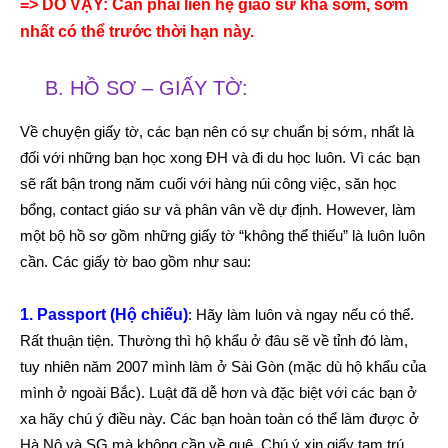
=> DO VẬY: Cần phải liên hệ giáo sư khá sớm, sớm
nhất có thể trước thời hạn này.
B. HỒ SƠ – GIẤY TỜ:
Về chuyện giấy tờ, các bạn nên có sự chuẩn bị sớm, nhất là
đối với những bạn học xong ĐH và đi du học luôn. Vì các bạn
sẽ rất bận trong năm cuối với hàng núi công việc, săn học
bổng, contact giáo sư và phân vân về dự định. However, làm
một bộ hồ sơ gồm những giấy tờ “không thể thiếu” là luôn luôn
cần. Các giấy tờ bao gồm như sau:
1. Passport (Hộ chiếu)
: Hãy làm luôn và ngay nếu có thể.
Rất thuận tiện. Thường thì hộ khẩu ở đâu sẽ về tỉnh đó làm,
tuy nhiên năm 2007 mình làm ở Sài Gòn (mặc dù hộ khẩu của
mình ở ngoài Bắc). Luật đã dễ hơn và đặc biệt với các bạn ở
xa hãy chú ý điều này. Các bạn hoàn toàn có thể làm được ở
Hà Nộ và SG mà không cần về quê. Chú ý xin giấy tạm trú.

Exercise requirements -> When you copy the records above, keep every word exact and leave out the pictures they contain.

Reply to the exercise ->
=> DO VẬY: Cần phải liên hệ giáo sư khá sớm, sớm
nhất có thể trước thời hạn này.
B. HỒ SƠ – GIẤY TỜ:
Về chuyện giấy tờ, các bạn nên có sự chuẩn bị sớm, nhất là
đối với những bạn học xong ĐH và đi du học luôn. Vì các bạn
sẽ rất bận trong năm cuối với hàng núi công việc, săn học
bổng, contact giáo sư và phân vân về dự định. However, làm
một bộ hồ sơ gồm những giấy tờ “không thể thiếu” là luôn luôn
cần. Các giấy tờ bao gồm như sau:
1. Passport (Hộ chiếu)
: Hãy làm luôn và ngay nếu có thể.
Rất thuận tiện. Thường thì hộ khẩu ở đâu sẽ về tỉnh đó làm,
tuy nhiên năm 2007 mình làm ở Sài Gòn (mặc dù hộ khẩu của
mình ở ngoài Bắc). Luật đã dễ hơn và đặc biệt với các bạn ở
xa hãy chú ý điều này. Các bạn hoàn toàn có thể làm được ở
Hà Nộ và SG mà không cần về quê. Chú ý xin giấy tạm trú.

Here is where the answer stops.